## Provided data
----
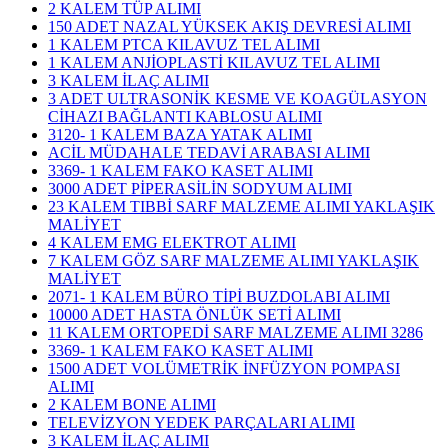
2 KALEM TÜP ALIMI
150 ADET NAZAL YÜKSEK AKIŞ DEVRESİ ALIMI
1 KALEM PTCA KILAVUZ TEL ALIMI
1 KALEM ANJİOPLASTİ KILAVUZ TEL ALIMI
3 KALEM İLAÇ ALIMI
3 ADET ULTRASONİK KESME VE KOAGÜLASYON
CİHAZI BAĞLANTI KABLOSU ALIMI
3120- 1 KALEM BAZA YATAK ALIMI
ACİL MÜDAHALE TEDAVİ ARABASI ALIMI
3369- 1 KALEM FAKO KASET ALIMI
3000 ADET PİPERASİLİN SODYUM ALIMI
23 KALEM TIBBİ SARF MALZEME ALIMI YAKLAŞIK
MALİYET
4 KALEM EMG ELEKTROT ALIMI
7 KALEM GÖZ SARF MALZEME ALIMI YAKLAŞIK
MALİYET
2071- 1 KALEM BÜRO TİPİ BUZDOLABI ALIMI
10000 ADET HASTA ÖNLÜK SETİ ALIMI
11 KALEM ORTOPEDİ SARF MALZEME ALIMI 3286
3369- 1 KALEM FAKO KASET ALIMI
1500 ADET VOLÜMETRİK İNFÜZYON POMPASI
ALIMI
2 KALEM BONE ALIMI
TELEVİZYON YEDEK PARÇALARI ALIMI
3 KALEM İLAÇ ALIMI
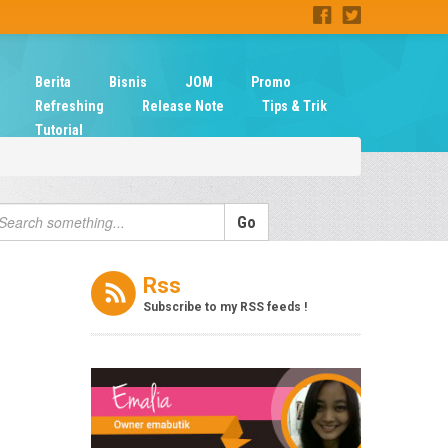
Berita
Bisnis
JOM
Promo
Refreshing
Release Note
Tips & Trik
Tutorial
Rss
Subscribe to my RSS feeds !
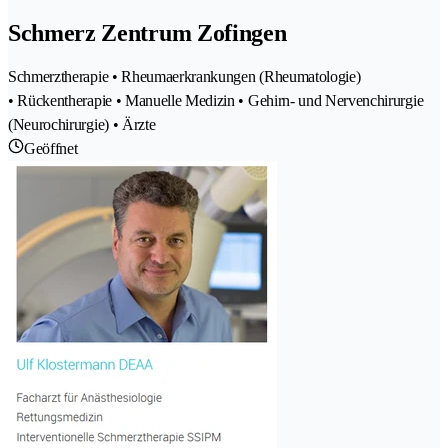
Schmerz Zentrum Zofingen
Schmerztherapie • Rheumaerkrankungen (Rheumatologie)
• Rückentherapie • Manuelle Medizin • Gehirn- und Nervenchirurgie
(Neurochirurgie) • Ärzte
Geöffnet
----
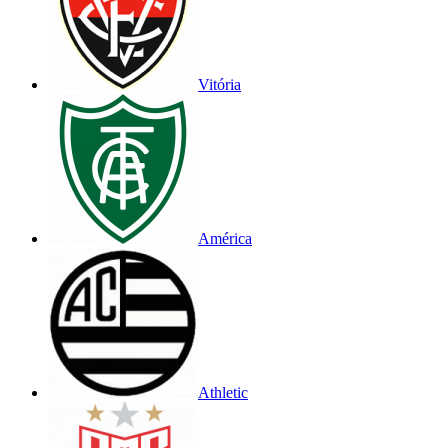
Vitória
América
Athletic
----
## What the task asks
What is needed is the number of lines above that include the string "KILAVUZ", and nothing else.

## Answer to this problem
2